Em entrevista à coluna Alta Velocidade, Rafael falou sobre o início da trajetória no kart, a mudança para a Europa, a adaptação à Fórmula 2 e a experiência de testar um carro de Fórmula 1.
Rafael contou que começou no automobilismo em 2011, por causa do irmão. O pai tinha um amigo cujo filho corria de kart e deu uma chance para o irmão de Rafael conhecer o esporte. O irmão andou um pouco em Recife, mas não gostou tanto quanto Rafael, que sempre acompanhava e gostava do ambiente. Quando o irmão parou, Rafael insistiu para o pai deixá-lo correr, começando aos seis anos.
Na época, ele não imaginava uma carreira profissional. Para ele, quando se é criança, não se tem noção se aquilo vai se tornar algo sério. A atividade começou como uma brincadeira pela paixão e acabou ficando séria.
Rafael correu de kart até os 15 anos. Começou em Recife, depois a família se mudou para São Paulo. Mais tarde, foi para os Estados Unidos e também correu na Europa.
A primeira temporada em monopostos foi na Fórmula 4 Italiana e na Fórmula 4 Alemã, disputando os dois campeonatos no mesmo ano. Ele também participou da F4 dos Emirados Árabes Unidos, que serviu como pré-temporada. Esse período coincidiu com a pandemia de Covid-19, o que o fez perder algumas etapas.

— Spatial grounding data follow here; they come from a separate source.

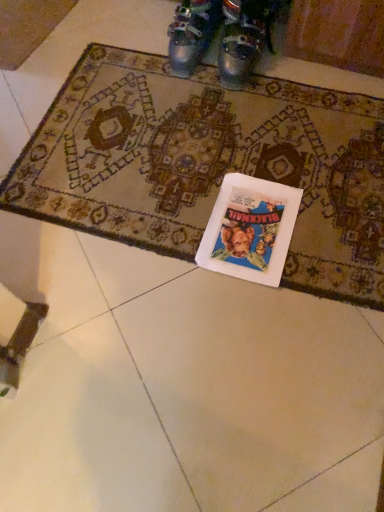 Where is `free point above carpeted mat at center (from a real-world perspective)`? The height and width of the screenshot is (512, 384). free point above carpeted mat at center (from a real-world perspective) is located at coordinates (210, 147). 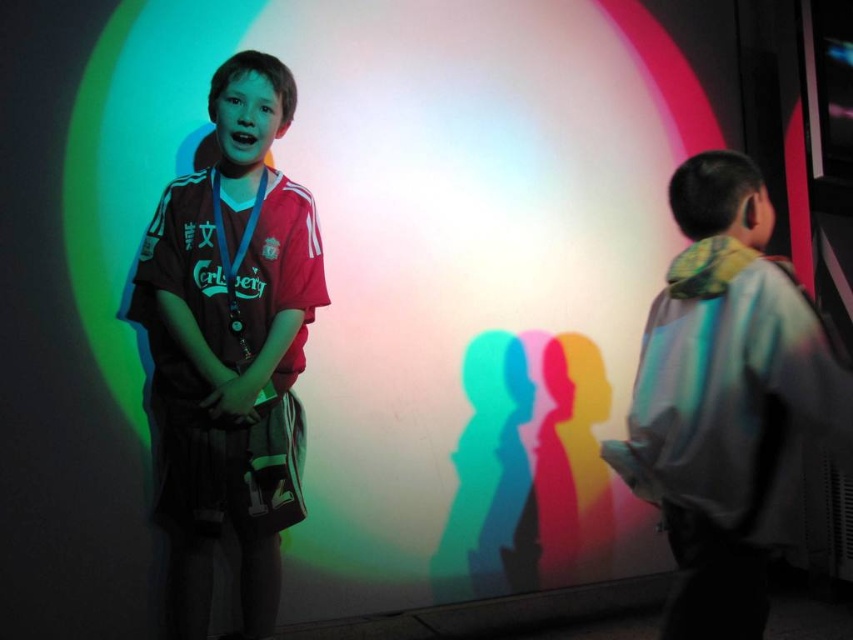 You are a photographer standing 2 meters away from the two children. You want to take a photo that includes both the matte red jersey at center and the light blue fabric jacket at right without any part of them being cut off. What is the minimum width of the camera lens you need to use?

The minimum width of the camera lens needed is at least 1.12 meters to ensure both the matte red jersey at center and the light blue fabric jacket at right are fully visible without any part being cut off.

You are a photographer trying to capture the exact position of the matte red jersey at center. According to the coordinates provided, where would you aim your camera?

The matte red jersey at center is located at coordinates point [230,348]. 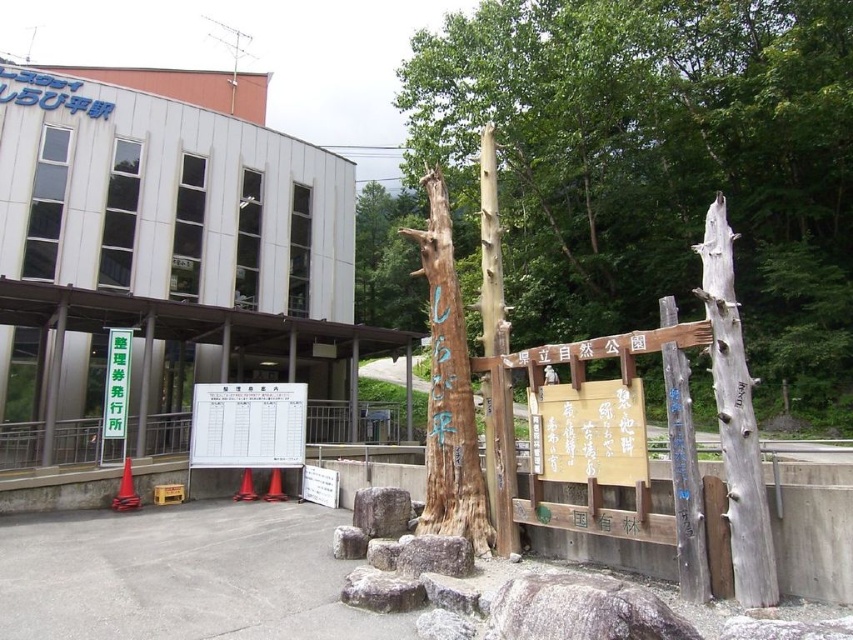 Question: Among these points, which one is nearest to the camera?

Choices:
 (A) (488, 140)
 (B) (450, 524)
 (C) (601, 218)
 (D) (709, 304)

Answer: (D)

Question: Which of the following is the closest to the observer?

Choices:
 (A) wooden signpost at center
 (B) natural wood signpost at center

Answer: (B)

Question: Is natural wood signpost at center below gray weathered wood totem pole at right?

Choices:
 (A) no
 (B) yes

Answer: (A)

Question: In this image, where is wooden signpost at center located relative to gray weathered wood totem pole at right?

Choices:
 (A) right
 (B) left

Answer: (A)

Question: Which object is the farthest from the natural wood signpost at center?

Choices:
 (A) white plastic signboard at center
 (B) gray weathered wood totem pole at right
 (C) wooden signpost at center
 (D) wooden totem pole at center

Answer: (C)

Question: Can you confirm if natural wood signpost at center is bigger than wooden totem pole at center?

Choices:
 (A) no
 (B) yes

Answer: (B) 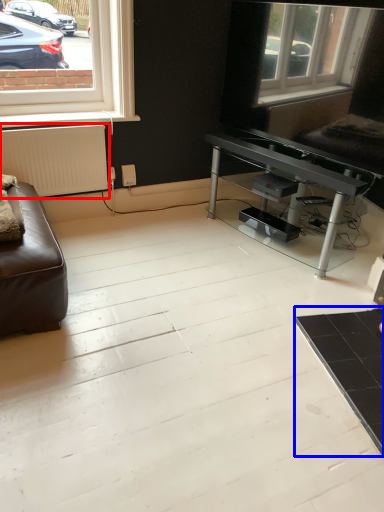 Question: Which object is closer to the camera taking this photo, radiator (highlighted by a red box) or table (highlighted by a blue box)?

Choices:
 (A) radiator
 (B) table

Answer: (B) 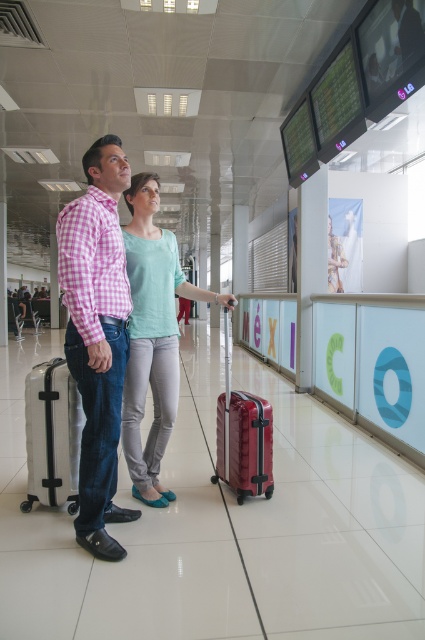 Question: Which point is closer to the camera?

Choices:
 (A) (229, 300)
 (B) (122, 364)

Answer: (B)

Question: Does pink checkered shirt at center appear on the right side of black hardshell suitcase at left?

Choices:
 (A) yes
 (B) no

Answer: (A)

Question: Which point appears farthest from the camera in this image?

Choices:
 (A) (266, 458)
 (B) (167, 493)
 (C) (57, 257)
 (D) (54, 433)

Answer: (C)

Question: In this image, where is black hardshell suitcase at left located relative to matte red suitcase at center?

Choices:
 (A) above
 (B) below

Answer: (B)

Question: Is pink checkered shirt at center wider than matte red suitcase at center?

Choices:
 (A) no
 (B) yes

Answer: (A)

Question: Among these points, which one is nearest to the camera?

Choices:
 (A) (98, 308)
 (B) (166, 490)
 (C) (232, 460)
 (D) (67, 456)

Answer: (A) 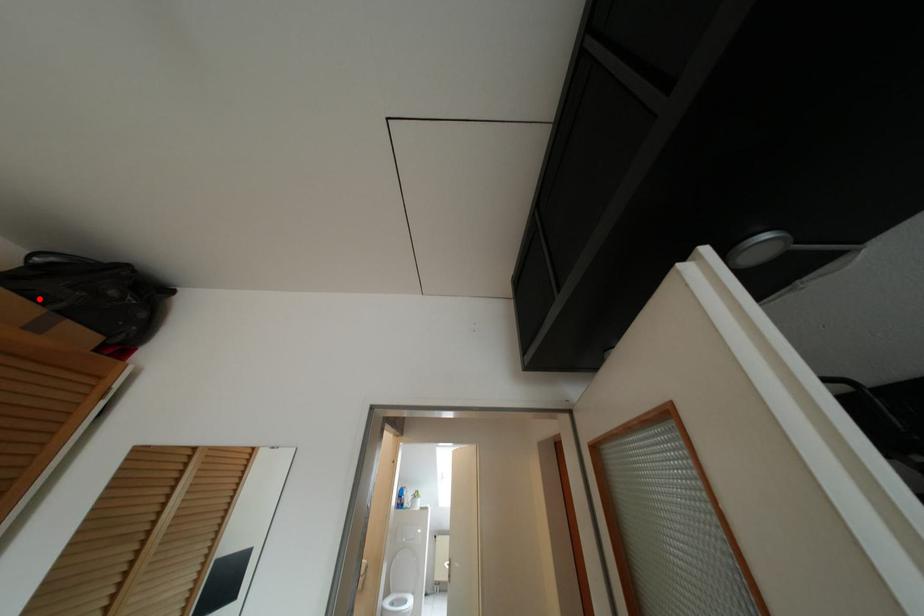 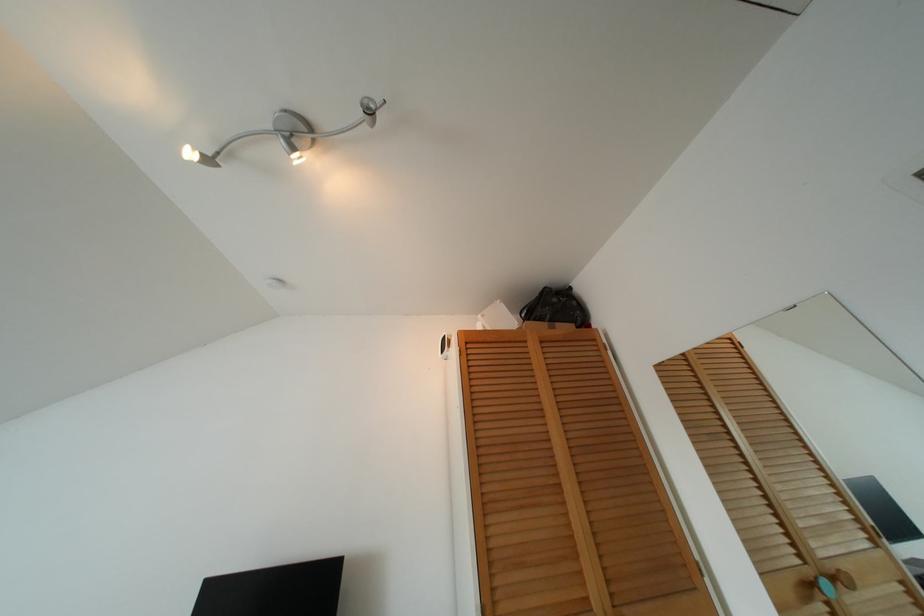 Question: I am providing you with two images of the same scene from different viewpoints. Given a red point in image1, look at the same physical point in image2. Is it:

Choices:
 (A) Closer to the viewpoint
 (B) Farther from the viewpoint

Answer: (B)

Rafael sentiu que os resultados começaram a aparecer na FRECA. Ele fez dois anos na categoria. No primeiro, estava mais confiante, mas ainda inconstante, terminando em quinto lugar. No segundo ano, tudo se encaixou. A conquista do campeonato abriu a oportunidade de subir para a Fórmula 3.
Na Fórmula 3, foi para a Trident. A equipe conseguiu disputar o campeonato em um nível bom e, depois, surgiu a oportunidade de ir para a Invicta.
Sobre a adaptação da Fórmula 3 para a Fórmula 2, Rafael disse que foi tranquila e natural. Desde o primeiro dia, se sentiu confortável com o carro e com a equipe. Ele destacou diferenças como os freios de carbono e o turbo, que são as coisas que o piloto mais sente, além do trabalho de manter os freios na temperatura ideal, mas nada foi muito complicado.
Rafael venceu recentemente uma corrida de apoio em Barcelona. Para ele, a vitória foi boa e traz confiança para a equipe e para o piloto, mas os pontos mais importantes estão nas corridas da Fórmula 2, então o foco continua sendo estar preparado para elas.
A experiência de pilotar um carro de Fórmula 1 foi especial para Rafael. Ele disse que parece outro esporte, outro nível. A presença dos pais tornou tudo ainda mais marcante. Foram dois dias de testes que o ensinaram muito sobre o funcionamento de um carro e de uma equipe de Fórmula 1, uma experiência que ele gostaria de repetir.
Rafael afirmou que o apoio da torcida brasileira, que está acompanhando sua trajetória, faz diferença e é muito legal sentir esse apoio.